Practically it sounds unlikely because of the sheer size of
mcopy_atomic and we never experienced it but it's still a bug.

>  So I'm making a new rule: if you use waitqueue_active(), I want an
> explanation for why it's not racy with the waiter. A big comment
> about the memory ordering, or about higher-level locks that are held
> by the caller, or something.  Linus

To fix it I added this along a comment:

diff --git a/fs/userfaultfd.c b/fs/userfaultfd.c
index c89e96f..6be316b 100644
--- a/fs/userfaultfd.c
+++ b/fs/userfaultfd.c
@@ -593,6 +593,21 @@ static void __wake_userfault(struct userfaultfd_ctx *ctx,
 static __always_inline void wake_userfault(struct userfaultfd_ctx *ctx,
 					   struct userfaultfd_wake_range *range)
 {
+	/*
+	 * To be sure waitqueue_active() is not reordered by the CPU
+	 * before the pagetable update, use an explicit SMP memory
+	 * barrier here. PT lock release or up_read(mmap_sem) still
+	 * have release semantics that can allow the
+	 * waitqueue_active() to be reordered before the pte update.
+	 */
+	smp_mb();
+
+	/*
+	 * Use waitqueue_active because it's very frequent to
+	 * change the address space atomically even if there are no
+	 * userfaults yet.
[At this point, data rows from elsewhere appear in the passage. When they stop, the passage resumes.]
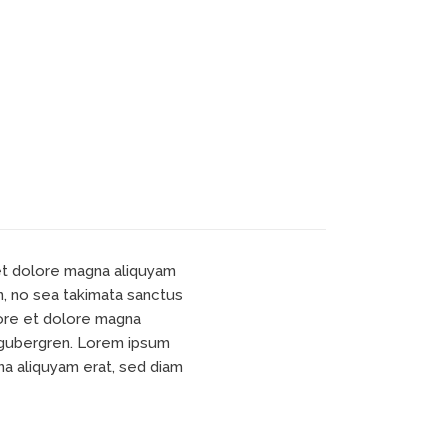
 et dolore magna aliquyam
n, no sea takimata sanctus
bore et dolore magna
d gubergren. Lorem ipsum
na aliquyam erat, sed diam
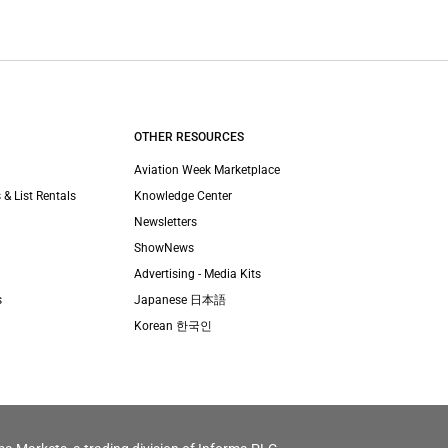
OTHER RESOURCES
Aviation Week Marketplace
 & List Rentals
Knowledge Center
Newsletters
ShowNews
Advertising - Media Kits
s
Japanese 日本語
Korean 한국인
So we take the spinlock only when we're
+	 * sure we've userfaults to wake.
+	 */
 	if (waitqueue_active(&ctx->fault_pending_wqh) ||
 	    waitqueue_active(&ctx->fault_wqh))
 		__wake_userfault(ctx, range);

The wait_event/handle_userfault side already has a smp_mb() to prevent
the lockless pagetable walk to be reordered before the list_add in
__add_wait_queue (needed as well precisely because of the
waitqueue_active optimization that I'd like to keep).

Thanks,
Andrea